The ongoing flight routes include Abu Dhabi to Amsterdam, Barcelona, Brussels, Frankfurt, Jakarta, Kuala Lumpur, London Heathrow, Manila, Melbourne, Seoul Incheon, Singapore, Tokyo Narita, Zurich, and recently added Dublin and New York, JFK.
All travellers who would like to book flights with Etihad have several options. So, it can be done via the mobile app, by calling the Etihad Airways Contact Centre on +971 600 555 666 (UAE), or through a local or online travel agency.
UAE nationals wishing to return back to the UAE should contact their UAE embassy or consulate to be advised with the next steps. Currently, Etihad still provides repatriation flights out of Abu Dhabi, while foreign citizens in the UAE are enabled to return to the home countries.

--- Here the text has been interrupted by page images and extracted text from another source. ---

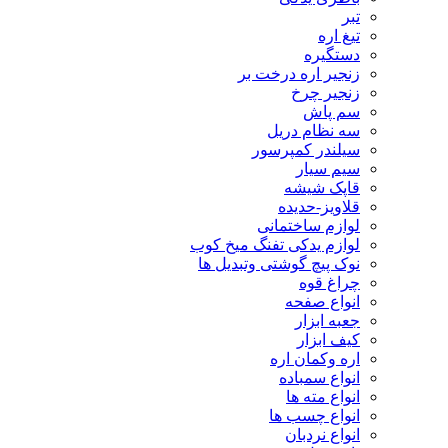
تبر
تیغ اره
دستگیره
زنجیر اره درخت بر
زنجیر چرخ
سم پاش
سه نظام دریل
سیلندر کمپرسور
سیم سیار
قاپک شیشه
قلاویز-حدیده
لوازم ساختمانی
لوازم یدکی تفنگ میخ کوب
نوک پیچ گوشتی وتبدیل ها
چراغ قوه
انواع صفحه
جعبه ابزار
کیف ابزار
اره وکمان اره
انواع سمباده
انواع مته ها
انواع چسب ها
انواع نردبان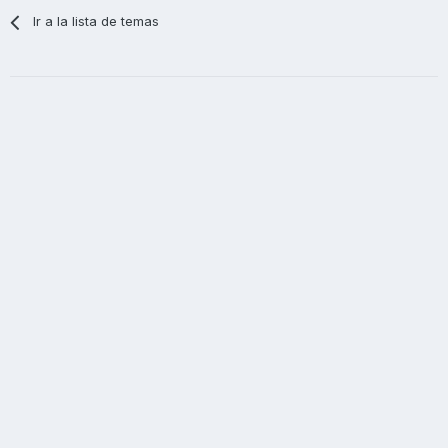
Ir a la lista de temas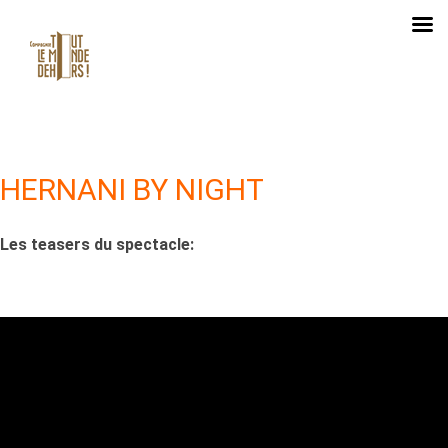
HERNANI BY NIGHT
Les teasers du spectacle:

Etihad states that they continue to follow all UAE and international government and regulatory authority directives, and has implemented an extensive sanitisation and customer wellbeing programme. The meal service also was revised to comply with hygiene requirements.
Novel Coronavirus (SARS-CoV-2, also known as COVID-19) is a new strain of coronavirus which is causing illness in humans and animals. Most people infected with the COVID-19 coronavirus will feel mild to moderate respiratory illness and recover without any special treatment. Older people, as well as those with underlying medical problems like cardiovascular disease, chronic respiratory disease, cancer or diabetes, are more likely to develop serious illness, and require immediate assistance. Novel Coronavirus was first identified in a cluster with pneumonia symptoms in Wuhan city, Hubei province of China, quickly spreading around the world. On early March 2020, the coronavirus COVID-19 pandemic had officially started, becoming the defining global health crisis of our time. Today, it is the greatest challenge people have faced since World War II, worsened by subsequent lockdowns of whole countries, collapse of entire industries, and a major economic recession.